--- PROVIDED MATERIAL ---

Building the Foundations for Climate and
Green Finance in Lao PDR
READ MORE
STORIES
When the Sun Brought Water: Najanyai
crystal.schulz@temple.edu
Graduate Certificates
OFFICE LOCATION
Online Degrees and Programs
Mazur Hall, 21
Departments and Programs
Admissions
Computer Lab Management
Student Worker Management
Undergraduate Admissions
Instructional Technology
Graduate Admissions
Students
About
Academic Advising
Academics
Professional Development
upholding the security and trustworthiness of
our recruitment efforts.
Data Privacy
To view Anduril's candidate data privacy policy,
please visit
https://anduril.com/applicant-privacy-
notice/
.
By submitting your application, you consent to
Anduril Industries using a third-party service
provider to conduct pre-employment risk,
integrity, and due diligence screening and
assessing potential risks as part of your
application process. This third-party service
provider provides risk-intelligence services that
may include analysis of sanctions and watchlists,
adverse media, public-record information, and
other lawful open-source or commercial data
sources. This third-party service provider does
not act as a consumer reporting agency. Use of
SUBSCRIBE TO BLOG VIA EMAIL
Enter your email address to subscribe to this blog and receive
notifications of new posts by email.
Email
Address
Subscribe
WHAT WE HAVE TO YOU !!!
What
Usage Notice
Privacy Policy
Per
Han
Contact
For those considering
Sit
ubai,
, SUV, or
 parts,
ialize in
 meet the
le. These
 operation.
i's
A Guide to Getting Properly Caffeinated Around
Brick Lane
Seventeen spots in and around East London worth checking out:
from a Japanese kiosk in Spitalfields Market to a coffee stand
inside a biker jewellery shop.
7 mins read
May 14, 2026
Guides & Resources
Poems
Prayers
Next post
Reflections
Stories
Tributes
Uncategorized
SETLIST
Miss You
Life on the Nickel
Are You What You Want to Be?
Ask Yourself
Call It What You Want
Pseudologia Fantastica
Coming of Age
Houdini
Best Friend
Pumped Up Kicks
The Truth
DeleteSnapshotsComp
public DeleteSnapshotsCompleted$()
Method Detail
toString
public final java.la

---

Reply with the lines from the first line of the entries through the line that contains "assessing potential risks as part of your", repeated exactly with both ends kept, and with nothing else.

- **THE COMPLETED TASK**:
Building the Foundations for Climate and
Green Finance in Lao PDR
READ MORE
STORIES
When the Sun Brought Water: Najanyai
crystal.schulz@temple.edu
Graduate Certificates
OFFICE LOCATION
Online Degrees and Programs
Mazur Hall, 21
Departments and Programs
Admissions
Computer Lab Management
Student Worker Management
Undergraduate Admissions
Instructional Technology
Graduate Admissions
Students
About
Academic Advising
Academics
Professional Development
upholding the security and trustworthiness of
our recruitment efforts.
Data Privacy
To view Anduril's candidate data privacy policy,
please visit
https://anduril.com/applicant-privacy-
notice/
.
By submitting your application, you consent to
Anduril Industries using a third-party service
provider to conduct pre-employment risk,
integrity, and due diligence screening and
assessing potential risks as part of your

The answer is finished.